Until Wells and Nixon took off - Wells scored 18 fours and a six in his century - the only player who had enjoyed himself was Shayne O'Connor of Otago and New Zealand, left-arm medium-fast-medium, who used the breeze to aggravate his swing. When Smith departed, he had taken the first five Leicestershire wickets to fall in their second innings.

This had begun with New Zealand 135 in the lead after losing their last two wickets quickly in the morning. O'Connor soon had Darren Stevens and Iain Sutcliffe lbw, but Maddy was middling the ball and reaching the boundary easily, twice with straight drives, off the back foot to long on, through the covers, pulling square, and edging only one of his fours through the slips.

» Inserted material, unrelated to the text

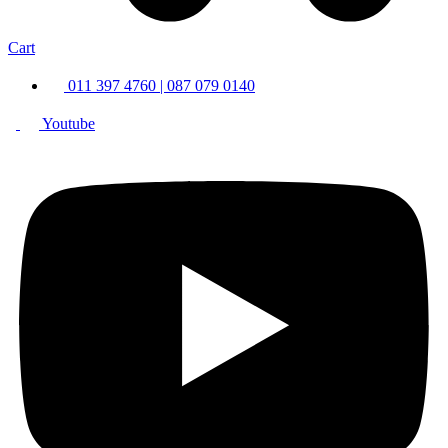
Cart
011 397 4760 | 087 079 0140
Youtube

But then he reached forward to O'Connor, who was bowling over the wicket, missed the swing and was plumb lbw. There were eight fours in his deceitful - we were deceived by the promise - and disappointing innings of 38.

For Habib this game has been a disaster. His confidence is shot. And the loss of it seems to have affected the co-ordination between his brain and his feet. Following Test scores of 6, 1, and 19, he was bowled for five in the first innings.

Yesterday must have been Habib's last chance, but when he had scored four off 15 balls, he stood still, half-heartedly held out his bat and the keeper took the edge. He looked for a motive, maybe he was trying a steer to third man, but there probably wasn't one.

In five innings against the poorest this summer, Habib has scored 35 runs. Sadly he has been found wanting, but Leicestershire are a compassionate outfit. Their coach, Jack Birkenshaw, will pick him up carefully and try to put him together again.